W menu znalazła się m.in. kiełbasa z podhalańskiej jagnięciny, ziemniaki z bryndzą, grillowany oscypek z konfiturą z rabarbaru oraz góralski placek ziemniaczany z wędzonym pstrągiem. Wszystko podane w ekologicznych, jednorazowych opakowaniach o ujednoliconym wzorze.
Stworzyliśmy nową markę gastronomiczną i stawiamy sobie za cel podniesienie standardu usług gastronomicznych na Podhalu oraz odejście od kulinarnej tandety. Chcemy promować zdrowe i świeże produkty, przygotowywane możliwie na bieżąco, nie zawierające ulepszaczy i konserwantów, dobrej jakości. Zależy nam na wsparciu lokalnych producentów serów czy wędlin
- mówił w rozmowie z PAP dyrektor TPN Szymon Ziobrowski.

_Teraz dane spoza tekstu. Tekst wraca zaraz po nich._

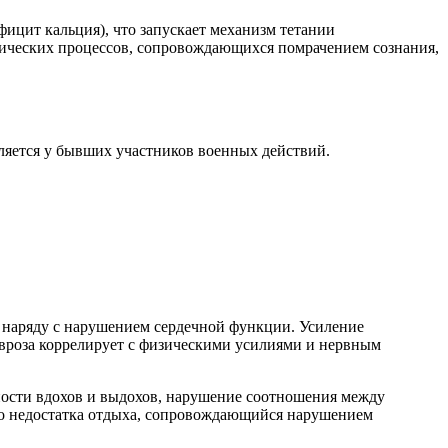
ицит кальция), что запускает механизм тетании
мических процессов, сопровождающихся помрачением сознания,
яется у бывших участников военных действий.
 наряду с нарушением сердечной функции. Усиление
вроза коррелирует с физическими усилиями и нервным
ости вдохов и выдохов, нарушение соотношения между
го недостатка отдыха, сопровождающийся нарушением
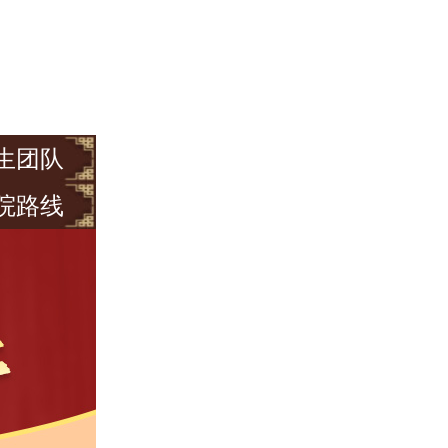
生团队
院路线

Pierwszy food truck stanął na Palenicy Białczańskiej, kolejne będą ulokowane u wylotu dolin. Trasę nad Morskie Oko co roku przemierza ok. miliona turystów.

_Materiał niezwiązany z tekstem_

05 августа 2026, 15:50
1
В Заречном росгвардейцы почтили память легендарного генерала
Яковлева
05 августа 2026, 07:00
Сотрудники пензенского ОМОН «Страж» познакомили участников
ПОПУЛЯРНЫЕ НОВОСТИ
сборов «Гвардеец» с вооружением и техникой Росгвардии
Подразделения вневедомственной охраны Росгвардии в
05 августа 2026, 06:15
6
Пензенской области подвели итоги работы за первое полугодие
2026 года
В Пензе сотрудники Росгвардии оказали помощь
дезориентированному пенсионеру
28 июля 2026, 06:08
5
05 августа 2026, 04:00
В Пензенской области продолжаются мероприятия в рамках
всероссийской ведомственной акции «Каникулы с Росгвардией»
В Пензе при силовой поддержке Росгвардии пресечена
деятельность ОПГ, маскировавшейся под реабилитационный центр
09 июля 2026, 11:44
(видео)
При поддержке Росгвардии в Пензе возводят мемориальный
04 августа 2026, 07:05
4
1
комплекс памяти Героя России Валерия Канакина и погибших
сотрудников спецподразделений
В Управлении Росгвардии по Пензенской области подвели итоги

Choć po ogłoszeniu przetargu na stworzenie tatrzańskiej marki gastronomicznej pomysł spotkał się z krytyką ze strony miłośników gór, to władze parku przekonują, że jest to nie tylko próba zapanowania nad zalewem śmieciowego jedzenia i samych śmieci, ale również promocja lokalnych producentów żywności. W komunikacie napisano:
Marka powinna być związana z kulturą i tradycją Podhala. Chcemy promować zdrowe produkty – świeże, przygotowywane możliwie na bieżąco, nie zawierające ulepszaczy i konserwantów, dobrej jakości. Zależy nam na wsparciu lokalnych producentów, od których produkty mogłyby być pozyskiwane. Posiłki będą podawane tylko w ekologicznych opakowaniach. Oferenci muszą wziąć pod uwagę, że kluczowe jest niedrogie, nieskomplikowane menu, które pozwoli na w miarę płynną obsługę dużego w sezonie ruchu turystycznego.
Jednym z ciekawszych rozwiązań, jakich w przetargu zażądał TPN jest darmowa woda dla turystów. "Zamawiający przewidział kontener z wodą z możliwością bezpłatnego napełnienia butelek przez turystów + opcjonalnie – za dopłatą – z naturalnym sokiem."